◆ **Task brief**:
I'd like every record given again exactly, please.

─── Records for this exercise

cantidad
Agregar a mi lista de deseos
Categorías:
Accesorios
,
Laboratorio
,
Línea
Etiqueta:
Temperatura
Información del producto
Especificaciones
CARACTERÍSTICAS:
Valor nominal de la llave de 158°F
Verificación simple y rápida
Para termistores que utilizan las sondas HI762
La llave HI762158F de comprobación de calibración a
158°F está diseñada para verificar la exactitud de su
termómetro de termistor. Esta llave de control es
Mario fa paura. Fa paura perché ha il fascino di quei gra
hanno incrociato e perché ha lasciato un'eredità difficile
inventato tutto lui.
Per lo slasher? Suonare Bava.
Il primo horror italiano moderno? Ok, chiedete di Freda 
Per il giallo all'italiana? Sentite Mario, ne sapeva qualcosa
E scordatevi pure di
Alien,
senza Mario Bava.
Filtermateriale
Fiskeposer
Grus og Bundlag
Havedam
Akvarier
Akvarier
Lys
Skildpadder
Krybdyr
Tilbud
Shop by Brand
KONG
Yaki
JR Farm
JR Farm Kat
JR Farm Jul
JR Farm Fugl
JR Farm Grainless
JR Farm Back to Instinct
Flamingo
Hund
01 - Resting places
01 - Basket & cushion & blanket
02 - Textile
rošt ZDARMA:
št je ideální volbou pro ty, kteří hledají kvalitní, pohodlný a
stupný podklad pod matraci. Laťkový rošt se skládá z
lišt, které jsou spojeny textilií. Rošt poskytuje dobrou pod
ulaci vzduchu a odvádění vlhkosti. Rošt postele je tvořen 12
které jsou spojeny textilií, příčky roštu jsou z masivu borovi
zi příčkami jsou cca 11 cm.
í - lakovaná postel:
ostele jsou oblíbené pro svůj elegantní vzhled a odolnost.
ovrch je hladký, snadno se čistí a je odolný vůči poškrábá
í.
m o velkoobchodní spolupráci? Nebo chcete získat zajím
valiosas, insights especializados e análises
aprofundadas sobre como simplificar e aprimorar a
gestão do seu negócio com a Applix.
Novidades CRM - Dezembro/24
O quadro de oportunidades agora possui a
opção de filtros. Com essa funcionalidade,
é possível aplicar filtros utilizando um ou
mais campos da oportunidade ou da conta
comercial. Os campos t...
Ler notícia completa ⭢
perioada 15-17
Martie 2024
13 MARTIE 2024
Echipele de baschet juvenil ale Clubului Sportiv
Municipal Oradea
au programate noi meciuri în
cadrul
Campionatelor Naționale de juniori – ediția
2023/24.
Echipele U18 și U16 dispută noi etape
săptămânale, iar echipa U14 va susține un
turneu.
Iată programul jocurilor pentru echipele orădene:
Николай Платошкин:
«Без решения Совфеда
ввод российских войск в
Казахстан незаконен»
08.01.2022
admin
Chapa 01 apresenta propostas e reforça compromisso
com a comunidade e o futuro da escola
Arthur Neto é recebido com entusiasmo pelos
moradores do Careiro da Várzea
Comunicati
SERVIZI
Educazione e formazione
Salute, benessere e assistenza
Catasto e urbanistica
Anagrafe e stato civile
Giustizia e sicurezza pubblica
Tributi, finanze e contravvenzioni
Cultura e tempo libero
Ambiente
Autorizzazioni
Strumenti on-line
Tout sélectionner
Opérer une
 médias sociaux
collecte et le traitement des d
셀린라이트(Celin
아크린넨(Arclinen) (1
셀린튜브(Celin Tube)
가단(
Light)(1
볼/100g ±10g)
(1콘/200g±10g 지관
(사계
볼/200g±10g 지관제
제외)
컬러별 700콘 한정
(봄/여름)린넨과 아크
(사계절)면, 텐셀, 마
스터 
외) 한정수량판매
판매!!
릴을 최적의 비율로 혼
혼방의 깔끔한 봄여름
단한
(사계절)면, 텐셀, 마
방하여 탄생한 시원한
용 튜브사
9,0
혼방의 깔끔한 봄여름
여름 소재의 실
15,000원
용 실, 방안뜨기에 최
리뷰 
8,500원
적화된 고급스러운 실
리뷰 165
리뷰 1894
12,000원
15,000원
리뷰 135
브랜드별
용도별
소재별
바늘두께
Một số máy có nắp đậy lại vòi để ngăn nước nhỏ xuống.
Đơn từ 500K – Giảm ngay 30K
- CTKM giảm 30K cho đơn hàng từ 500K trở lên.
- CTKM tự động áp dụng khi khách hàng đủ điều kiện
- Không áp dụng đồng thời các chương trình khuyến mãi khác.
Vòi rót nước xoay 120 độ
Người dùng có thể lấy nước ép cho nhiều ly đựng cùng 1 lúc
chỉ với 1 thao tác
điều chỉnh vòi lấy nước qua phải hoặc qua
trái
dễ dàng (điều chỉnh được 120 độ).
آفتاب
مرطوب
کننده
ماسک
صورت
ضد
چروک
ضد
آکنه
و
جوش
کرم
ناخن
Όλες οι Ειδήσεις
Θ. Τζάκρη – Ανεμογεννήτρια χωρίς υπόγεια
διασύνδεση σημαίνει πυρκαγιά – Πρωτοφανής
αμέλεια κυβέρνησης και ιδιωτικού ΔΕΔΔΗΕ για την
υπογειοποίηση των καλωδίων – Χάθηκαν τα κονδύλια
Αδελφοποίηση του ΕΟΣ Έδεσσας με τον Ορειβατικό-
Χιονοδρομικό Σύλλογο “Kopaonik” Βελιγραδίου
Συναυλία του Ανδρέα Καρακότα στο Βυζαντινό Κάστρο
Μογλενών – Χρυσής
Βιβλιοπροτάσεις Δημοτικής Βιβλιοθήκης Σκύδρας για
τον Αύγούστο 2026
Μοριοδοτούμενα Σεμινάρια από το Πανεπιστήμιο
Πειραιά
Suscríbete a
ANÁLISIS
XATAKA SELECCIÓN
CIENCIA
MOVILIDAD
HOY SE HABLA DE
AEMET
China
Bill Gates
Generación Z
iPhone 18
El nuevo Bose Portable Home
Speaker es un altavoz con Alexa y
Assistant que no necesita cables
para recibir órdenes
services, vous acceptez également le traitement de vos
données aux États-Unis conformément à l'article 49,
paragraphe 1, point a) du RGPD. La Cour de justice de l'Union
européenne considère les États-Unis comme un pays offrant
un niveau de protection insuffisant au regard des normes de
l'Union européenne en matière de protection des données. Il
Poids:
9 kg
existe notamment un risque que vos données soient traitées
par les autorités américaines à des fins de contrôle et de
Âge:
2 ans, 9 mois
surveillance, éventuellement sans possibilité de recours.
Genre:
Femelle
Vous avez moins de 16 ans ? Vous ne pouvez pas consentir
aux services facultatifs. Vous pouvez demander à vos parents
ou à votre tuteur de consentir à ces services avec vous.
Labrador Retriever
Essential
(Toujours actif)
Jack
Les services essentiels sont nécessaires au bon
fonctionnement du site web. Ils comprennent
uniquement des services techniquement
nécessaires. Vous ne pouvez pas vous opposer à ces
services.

──────

◆ **Exercise output**:
cantidad
Agregar a mi lista de deseos
Categorías:
Accesorios
,
Laboratorio
,
Línea
Etiqueta:
Temperatura
Información del producto
Especificaciones
CARACTERÍSTICAS:
Valor nominal de la llave de 158°F
Verificación simple y rápida
Para termistores que utilizan las sondas HI762
La llave HI762158F de comprobación de calibración a
158°F está diseñada para verificar la exactitud de su
termómetro de termistor. Esta llave de control es
Mario fa paura. Fa paura perché ha il fascino di quei gra
hanno incrociato e perché ha lasciato un'eredità difficile
inventato tutto lui.
Per lo slasher? Suonare Bava.
Il primo horror italiano moderno? Ok, chiedete di Freda 
Per il giallo all'italiana? Sentite Mario, ne sapeva qualcosa
E scordatevi pure di
Alien,
senza Mario Bava.
Filtermateriale
Fiskeposer
Grus og Bundlag
Havedam
Akvarier
Akvarier
Lys
Skildpadder
Krybdyr
Tilbud
Shop by Brand
KONG
Yaki
JR Farm
JR Farm Kat
JR Farm Jul
JR Farm Fugl
JR Farm Grainless
JR Farm Back to Instinct
Flamingo
Hund
01 - Resting places
01 - Basket & cushion & blanket
02 - Textile
rošt ZDARMA:
št je ideální volbou pro ty, kteří hledají kvalitní, pohodlný a
stupný podklad pod matraci. Laťkový rošt se skládá z
lišt, které jsou spojeny textilií. Rošt poskytuje dobrou pod
ulaci vzduchu a odvádění vlhkosti. Rošt postele je tvořen 12
které jsou spojeny textilií, příčky roštu jsou z masivu borovi
zi příčkami jsou cca 11 cm.
í - lakovaná postel:
ostele jsou oblíbené pro svůj elegantní vzhled a odolnost.
ovrch je hladký, snadno se čistí a je odolný vůči poškrábá
í.
m o velkoobchodní spolupráci? Nebo chcete získat zajím
valiosas, insights especializados e análises
aprofundadas sobre como simplificar e aprimorar a
gestão do seu negócio com a Applix.
Novidades CRM - Dezembro/24
O quadro de oportunidades agora possui a
opção de filtros. Com essa funcionalidade,
é possível aplicar filtros utilizando um ou
mais campos da oportunidade ou da conta
comercial. Os campos t...
Ler notícia completa ⭢
perioada 15-17
Martie 2024
13 MARTIE 2024
Echipele de baschet juvenil ale Clubului Sportiv
Municipal Oradea
au programate noi meciuri în
cadrul
Campionatelor Naționale de juniori – ediția
2023/24.
Echipele U18 și U16 dispută noi etape
săptămânale, iar echipa U14 va susține un
turneu.
Iată programul jocurilor pentru echipele orădene:
Николай Платошкин:
«Без решения Совфеда
ввод российских войск в
Казахстан незаконен»
08.01.2022
admin
Chapa 01 apresenta propostas e reforça compromisso
com a comunidade e o futuro da escola
Arthur Neto é recebido com entusiasmo pelos
moradores do Careiro da Várzea
Comunicati
SERVIZI
Educazione e formazione
Salute, benessere e assistenza
Catasto e urbanistica
Anagrafe e stato civile
Giustizia e sicurezza pubblica
Tributi, finanze e contravvenzioni
Cultura e tempo libero
Ambiente
Autorizzazioni
Strumenti on-line
Tout sélectionner
Opérer une
 médias sociaux
collecte et le traitement des d
셀린라이트(Celin
아크린넨(Arclinen) (1
셀린튜브(Celin Tube)
가단(
Light)(1
볼/100g ±10g)
(1콘/200g±10g 지관
(사계
볼/200g±10g 지관제
제외)
컬러별 700콘 한정
(봄/여름)린넨과 아크
(사계절)면, 텐셀, 마
스터 
외) 한정수량판매
판매!!
릴을 최적의 비율로 혼
혼방의 깔끔한 봄여름
단한
(사계절)면, 텐셀, 마
방하여 탄생한 시원한
용 튜브사
9,0
혼방의 깔끔한 봄여름
여름 소재의 실
15,000원
용 실, 방안뜨기에 최
리뷰 
8,500원
적화된 고급스러운 실
리뷰 165
리뷰 1894
12,000원
15,000원
리뷰 135
브랜드별
용도별
소재별
바늘두께
Một số máy có nắp đậy lại vòi để ngăn nước nhỏ xuống.
Đơn từ 500K – Giảm ngay 30K
- CTKM giảm 30K cho đơn hàng từ 500K trở lên.
- CTKM tự động áp dụng khi khách hàng đủ điều kiện
- Không áp dụng đồng thời các chương trình khuyến mãi khác.
Vòi rót nước xoay 120 độ
Người dùng có thể lấy nước ép cho nhiều ly đựng cùng 1 lúc
chỉ với 1 thao tác
điều chỉnh vòi lấy nước qua phải hoặc qua
trái
dễ dàng (điều chỉnh được 120 độ).
آفتاب
مرطوب
کننده
ماسک
صورت
ضد
چروک
ضد
آکنه
و
جوش
کرم
ناخن
Όλες οι Ειδήσεις
Θ. Τζάκρη – Ανεμογεννήτρια χωρίς υπόγεια
διασύνδεση σημαίνει πυρκαγιά – Πρωτοφανής
αμέλεια κυβέρνησης και ιδιωτικού ΔΕΔΔΗΕ για την
υπογειοποίηση των καλωδίων – Χάθηκαν τα κονδύλια
Αδελφοποίηση του ΕΟΣ Έδεσσας με τον Ορειβατικό-
Χιονοδρομικό Σύλλογο “Kopaonik” Βελιγραδίου
Συναυλία του Ανδρέα Καρακότα στο Βυζαντινό Κάστρο
Μογλενών – Χρυσής
Βιβλιοπροτάσεις Δημοτικής Βιβλιοθήκης Σκύδρας για
τον Αύγούστο 2026
Μοριοδοτούμενα Σεμινάρια από το Πανεπιστήμιο
Πειραιά
Suscríbete a
ANÁLISIS
XATAKA SELECCIÓN
CIENCIA
MOVILIDAD
HOY SE HABLA DE
AEMET
China
Bill Gates
Generación Z
iPhone 18
El nuevo Bose Portable Home
Speaker es un altavoz con Alexa y
Assistant que no necesita cables
para recibir órdenes
services, vous acceptez également le traitement de vos
données aux États-Unis conformément à l'article 49,
paragraphe 1, point a) du RGPD. La Cour de justice de l'Union
européenne considère les États-Unis comme un pays offrant
un niveau de protection insuffisant au regard des normes de
l'Union européenne en matière de protection des données. Il
Poids:
9 kg
existe notamment un risque que vos données soient traitées
par les autorités américaines à des fins de contrôle et de
Âge:
2 ans, 9 mois
surveillance, éventuellement sans possibilité de recours.
Genre:
Femelle
Vous avez moins de 16 ans ? Vous ne pouvez pas consentir
aux services facultatifs. Vous pouvez demander à vos parents
ou à votre tuteur de consentir à ces services avec vous.
Labrador Retriever
Essential
(Toujours actif)
Jack
Les services essentiels sont nécessaires au bon
fonctionnement du site web. Ils comprennent
uniquement des services techniquement
nécessaires. Vous ne pouvez pas vous opposer à ces
services.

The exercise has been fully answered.